If you like the rhyme... It's hammer time!
20th Place - 19th Annual Interactive Fiction Competition (2013)
| Average Rating: based on 10 ratings Number of Reviews Written by IFDB Members: 3 |
(The original version of this review was split over two blog posts I wrote upon this game's initial 2013 IFComp release.)
Dream Pieces is a friendly-feeling bedroom adventure of word puzzling delivered via the Quest platform. It has semi-rhyming (and semi-straining) prose and some nods towards helpful production values – for instance you can choose whether the presentation is delivered to suit a desktop computer, a tablet or a mobile phone. The goal in Dream Pieces is to manipulate domestic objects in your bedroom to create tools and methods to further manipulate domestic objects in your bedroom, but it's more fun that I just made it sound. Tools can split the names of objects into constituent letters which can then be rearranged to create new props. The game uses some features of Quest well, like being able to right click a wordlet, click 'Mix', then click the thing you want to mix it with from a menu.
When I initially apprehended this mechanic, I felt my interest prickling, and since the game gives the impression of being easy enough for a child to complete, what with its child-like font and enthusiastic outlook, I figured I was about to power through the whole thing for some simple satisfaction. I ended up abandoning my first playthrough due to a moment of inflexibility that I mistook for a bug. Other IFCompers cleared me up on this point and brought it to my attention that there was a colour-related mechanism in play that I hadn't noticed. I then powered through to victory like I'd thought I'd been about to the first time. The game has apparently been significantly updated since I played its original incarnation.
Dream Pieces certainly offers easy word-chopping for an adult but would probably be more outwardly satisfying for a kid. It was also the first word game I'd seen released for the Quest platform, and it came out after a year that birthed a decent number of sophisticated word games in IFdom.
I played the most recent version of this game.
It's a fun wordplay game in Quest, where you click on different items to take and break them.
Breaking an item splits it up into different letters. You combine the letters to make new words.

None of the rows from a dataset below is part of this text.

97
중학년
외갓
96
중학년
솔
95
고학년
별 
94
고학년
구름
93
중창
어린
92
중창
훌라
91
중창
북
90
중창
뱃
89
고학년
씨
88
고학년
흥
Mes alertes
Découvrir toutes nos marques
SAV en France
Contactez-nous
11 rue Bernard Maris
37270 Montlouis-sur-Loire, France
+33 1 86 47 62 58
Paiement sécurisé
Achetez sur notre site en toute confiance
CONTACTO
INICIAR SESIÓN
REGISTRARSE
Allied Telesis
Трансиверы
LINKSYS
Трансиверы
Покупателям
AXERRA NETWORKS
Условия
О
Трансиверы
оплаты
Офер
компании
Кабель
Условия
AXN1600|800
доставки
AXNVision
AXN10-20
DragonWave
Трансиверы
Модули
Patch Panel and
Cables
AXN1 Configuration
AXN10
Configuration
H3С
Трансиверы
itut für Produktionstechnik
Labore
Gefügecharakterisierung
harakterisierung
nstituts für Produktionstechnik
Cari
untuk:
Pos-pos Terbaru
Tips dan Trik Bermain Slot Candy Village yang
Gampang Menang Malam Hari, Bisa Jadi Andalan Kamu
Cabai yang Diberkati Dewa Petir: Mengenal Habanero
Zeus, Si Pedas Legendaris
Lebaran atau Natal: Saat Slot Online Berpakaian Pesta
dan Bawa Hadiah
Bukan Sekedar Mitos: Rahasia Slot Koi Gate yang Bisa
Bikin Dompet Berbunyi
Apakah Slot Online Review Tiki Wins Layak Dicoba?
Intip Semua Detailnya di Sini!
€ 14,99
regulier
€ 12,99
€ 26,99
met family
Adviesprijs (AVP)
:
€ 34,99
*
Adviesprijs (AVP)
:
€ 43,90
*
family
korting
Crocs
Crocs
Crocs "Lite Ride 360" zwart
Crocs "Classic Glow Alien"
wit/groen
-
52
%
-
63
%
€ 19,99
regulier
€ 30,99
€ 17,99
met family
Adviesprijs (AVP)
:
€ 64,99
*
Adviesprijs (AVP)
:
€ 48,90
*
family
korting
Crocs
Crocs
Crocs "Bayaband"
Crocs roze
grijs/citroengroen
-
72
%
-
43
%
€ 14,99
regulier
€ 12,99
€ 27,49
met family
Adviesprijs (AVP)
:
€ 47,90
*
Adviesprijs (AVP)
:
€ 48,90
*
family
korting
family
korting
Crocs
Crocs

It's fairly short, but I enjoyed it. There was some slowdown on textadventures.co.uk
I tested Dream Pieces for IFComp 2013 and remembered enjoying it, so I pulled it out again. It wasn't a hugely complex game, but it has a premise it was hard to dislike. You are in your room and need to get out, because it's your birthday, and there's a party waiting for you. There are items in the room you can break up. For instance, a desk breaks up into a DE and a K. You don't use the S.
Some things, you can't break right away, and you need an item that can destroy them. Building such an item is the first puzzle. Another is for destroying really big items. I enjoyed this whole process of building and destroying, and if it's a bit on rails, I think that's better than being too arbitrary--I found the puzzles challenging without being too frustrating, though there's a small risk they may be not challenging enough or not user-friendly enough either way. But on the whole, I like the balance. There are limited items, and if you understand the conventions of parser games, you know what you need.
What I'm really impressed with is the stuff I didn't remember. The author has done some neat work to improve DP post-comp. Rhymes are optional--I remember some reviewers bemoaned the rhymes, which I think are good for a non-native speaker. There are cheery sound effects when you do something right, and color coding may help you figure what goes with what. Quest allowing drag-and-drop or clicking for verbs is a big help, too, and this is one area where it might be better than Inform. You don't have to guess the verb.
DP feels like a neat wordplay game for people who enjoy the genre but might not be really hard-core. After many years, I was glad to come back to it, and I enjoyed seeing the features I forgot, some I now remembered the author saying "I can sneak that in before IFComp" and others he said he might like to try post-comp. He did.